2) Ask your mortgage lender to amend the terms and conditions within the loan agreement, making the late payments in installments or after the last payment period. For example, you are six months behind on payments at $2,500 a month at total of $10,000. Your lender may agree to allow you to clear the $10,000 by making 10 payments at $1,000 a month, or to make 5 extra payments at $2,000 each following the projected last payment under the loan agreement. In any case, your lender wants you to prove to them that you are able to maintain the normal monthly payment of $2,500.
3) If you decide not to keep the house, put it up for sale, then you don’t have to worry about the payments anymore. You may pocket the net sale proceeds if there is enough equity on the house.
4) if there is no equity in the house or the equity is not enough to cover the loans, liens and closing costs (such as commission, tax, escrow fee, title insurance, document fee, notary fee, messenger fee, etc.-runs about 8% of the selling price), you may consider to hire a lawyer to help you to voluntarily offer the lender to take the property back “as is” without pursuing you for the shortage between the highest bid at a foreclosure and the loan and foreclosure costs. For example, the loan amount is $500,000, the best price received at the foreclosure is $400,000 and the costs is $30,000, you will end up owing to the lender $130,000 ($500,000-$400,000 +$30,000), the amount is called the “deficiency” and the process is call “deed-in-lieu of foreclosure”. An experienced lawyer should be able to assist you to grant the title to the house to the lender after the lender agrees in writing accepting the deed-in-lieu arrangement.
5) Similar to option 4) above, you can also have your realtor or lawyer try to convince the lender to let you sell the house under market value, and the lender takes whatever you can sell for without chasing you for the deficiency.

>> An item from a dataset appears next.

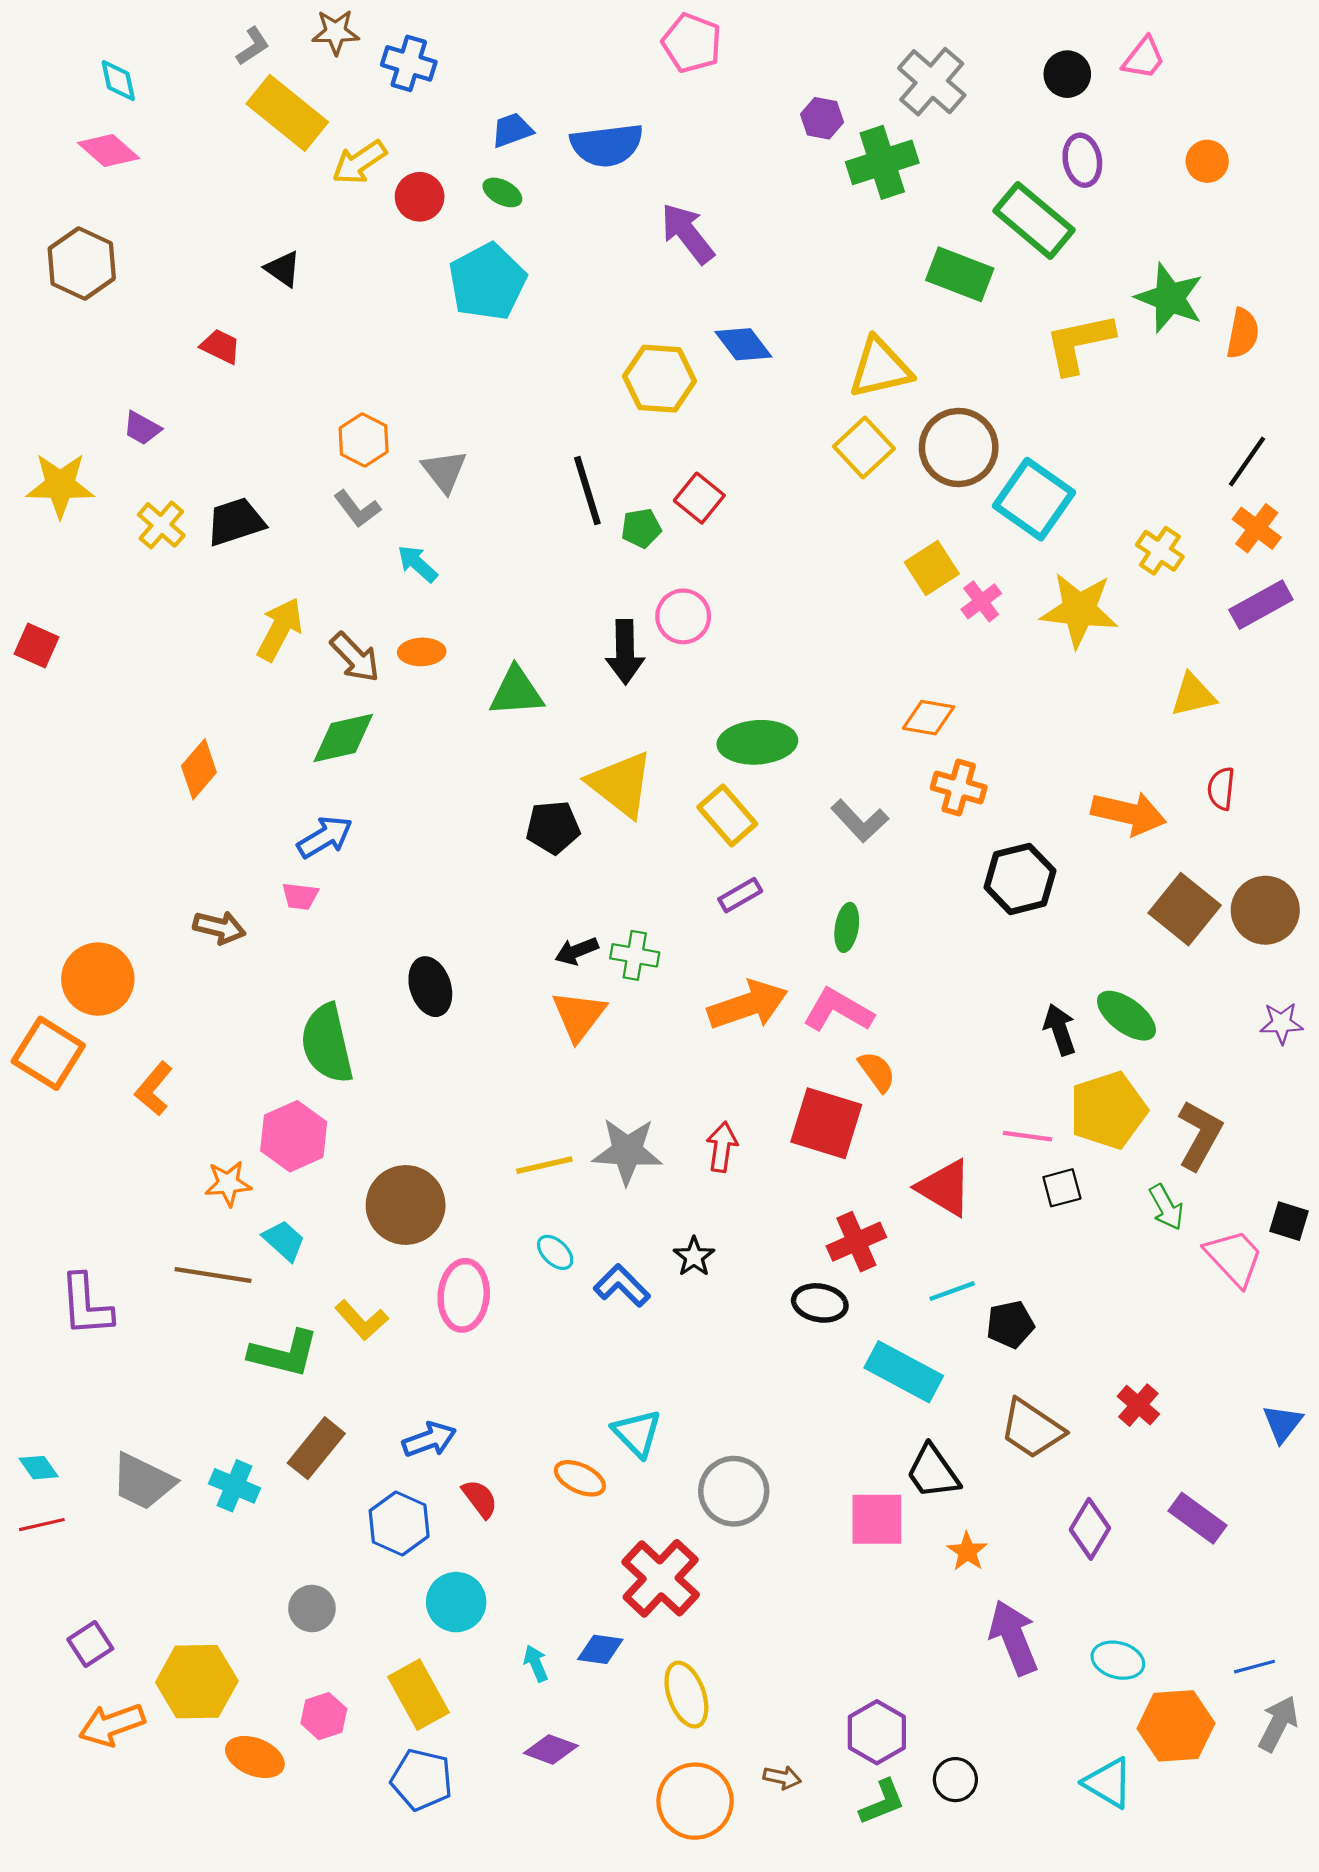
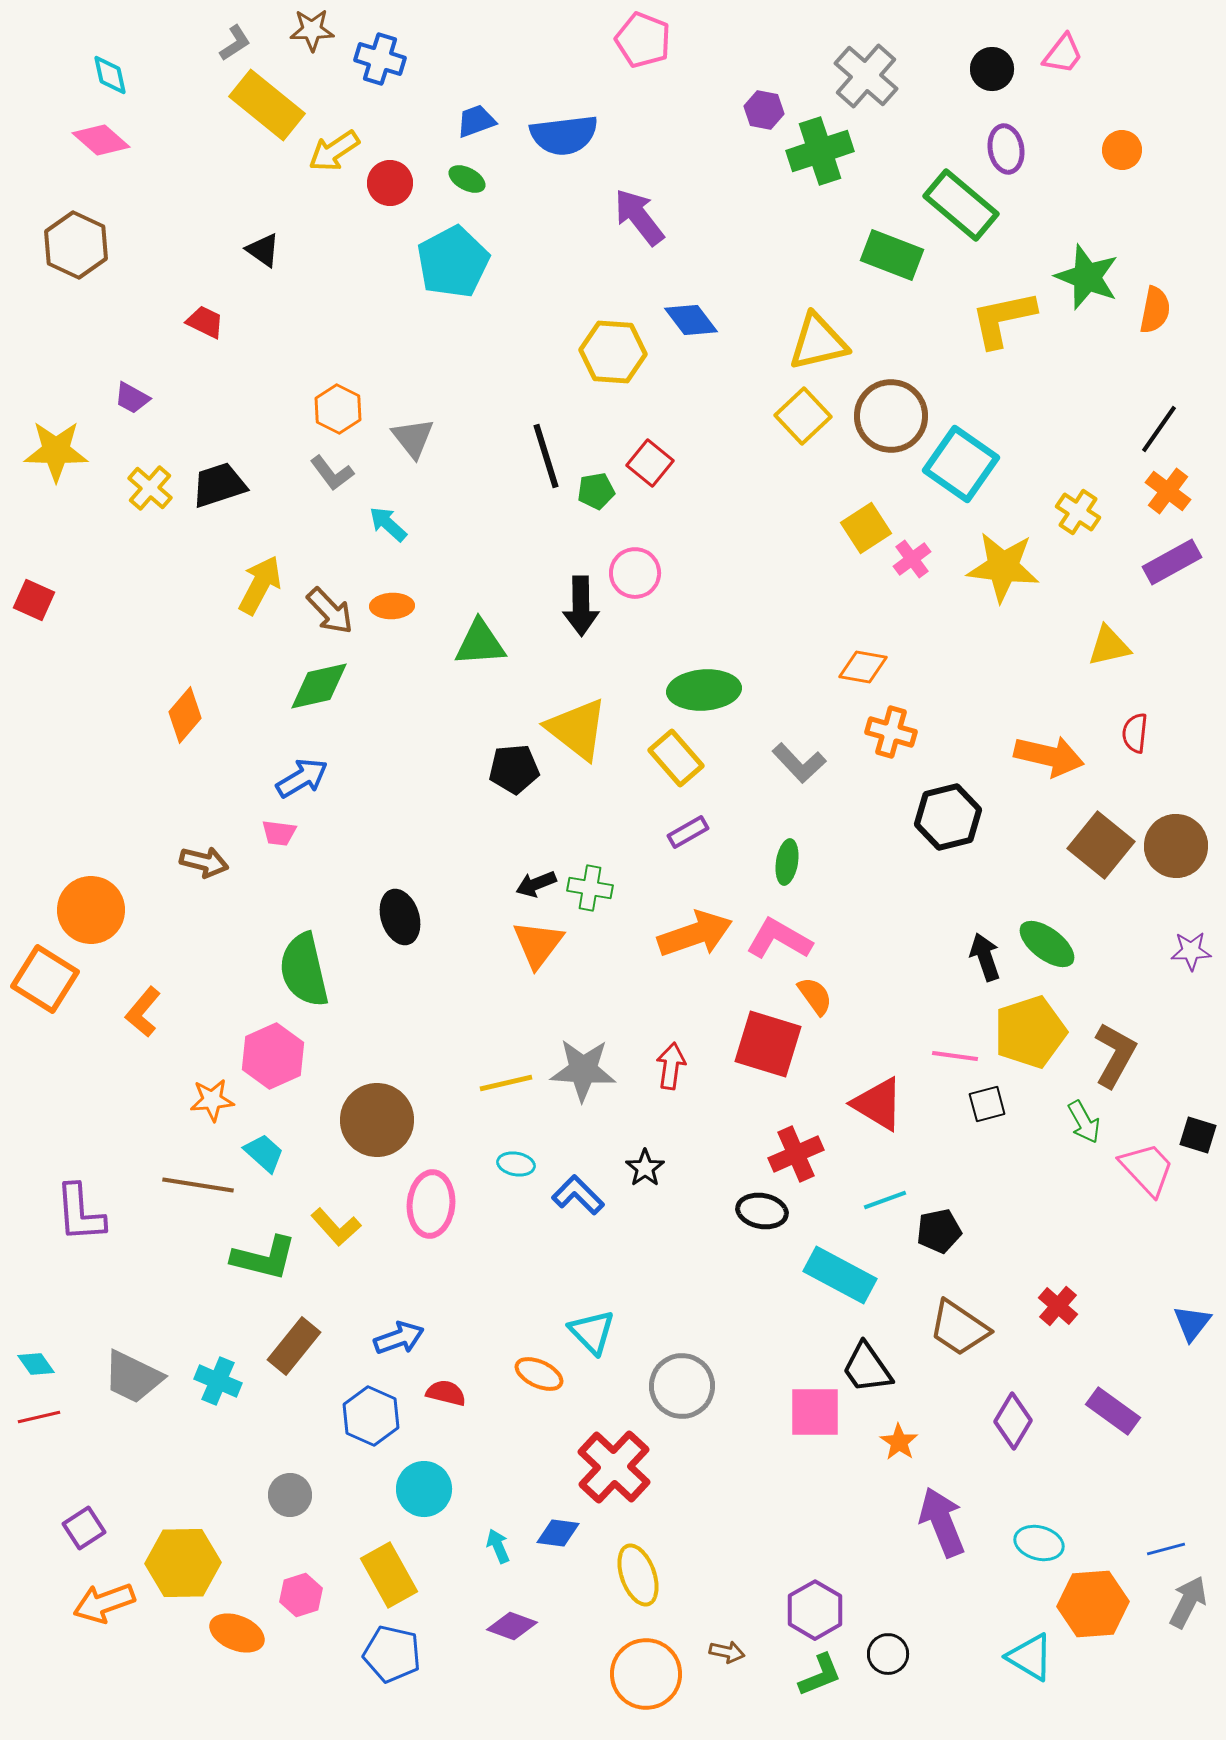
cyan ellipse: (555, 1252) -> (516, 1164), turned -33
red semicircle: (480, 1499) -> (446, 1393), turned -39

9. Q: After I stop making mortgage payments, about how soon the bank will foreclose on my house?

A: Usually, after two to three months from the day you stopped making payments, the bank will write you to urge you to make the delayed payments, together with late payment fees. If you still make no payment, around 60 days, the bank or an auction company will send you by certified or registered mail a notice called “Notice of Default and Election to Sale under Deed of Trust”. If you still fail to make the payment, 90 days later, the bank or an auction company will mail you another notice called “Notice of Sale under Deed of Trust”, informing you that your house will be foreclosed (auctioned out in public) after 20 days at the entrance of the Superior Court house where your housed is located.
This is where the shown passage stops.